Dataset entries =

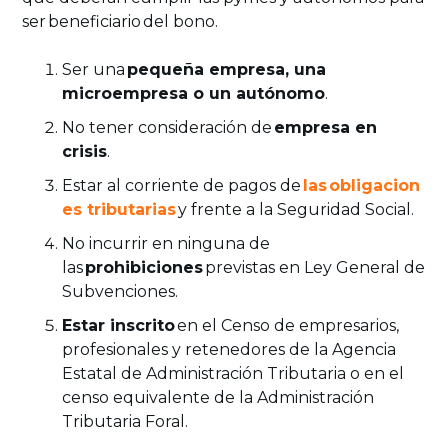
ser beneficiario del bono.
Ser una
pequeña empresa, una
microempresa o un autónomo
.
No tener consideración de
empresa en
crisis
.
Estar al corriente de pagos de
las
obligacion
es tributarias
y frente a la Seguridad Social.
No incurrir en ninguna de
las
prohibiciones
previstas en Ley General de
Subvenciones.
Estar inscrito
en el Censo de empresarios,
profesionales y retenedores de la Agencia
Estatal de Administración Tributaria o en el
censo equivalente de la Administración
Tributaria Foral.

---

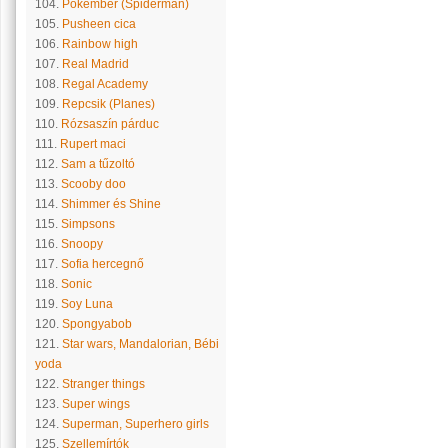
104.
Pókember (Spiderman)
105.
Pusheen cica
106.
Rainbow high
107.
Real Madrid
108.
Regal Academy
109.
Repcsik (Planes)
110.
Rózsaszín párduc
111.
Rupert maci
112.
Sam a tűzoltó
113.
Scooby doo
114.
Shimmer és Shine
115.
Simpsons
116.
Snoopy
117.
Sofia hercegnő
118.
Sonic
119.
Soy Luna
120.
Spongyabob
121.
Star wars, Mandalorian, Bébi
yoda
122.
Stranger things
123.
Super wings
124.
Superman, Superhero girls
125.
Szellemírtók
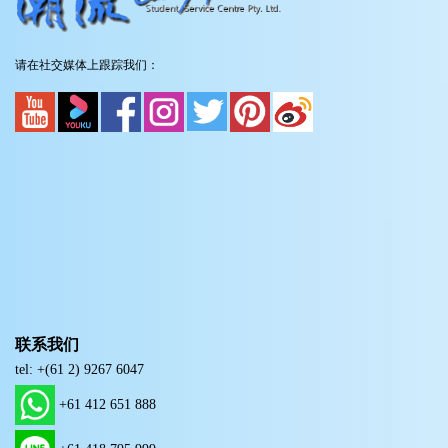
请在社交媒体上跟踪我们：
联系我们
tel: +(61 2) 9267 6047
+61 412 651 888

Task details = If a line of the listing above holds the string "Estar", copy it.

Finished exercise =
Estar al corriente de pagos de
Estar inscrito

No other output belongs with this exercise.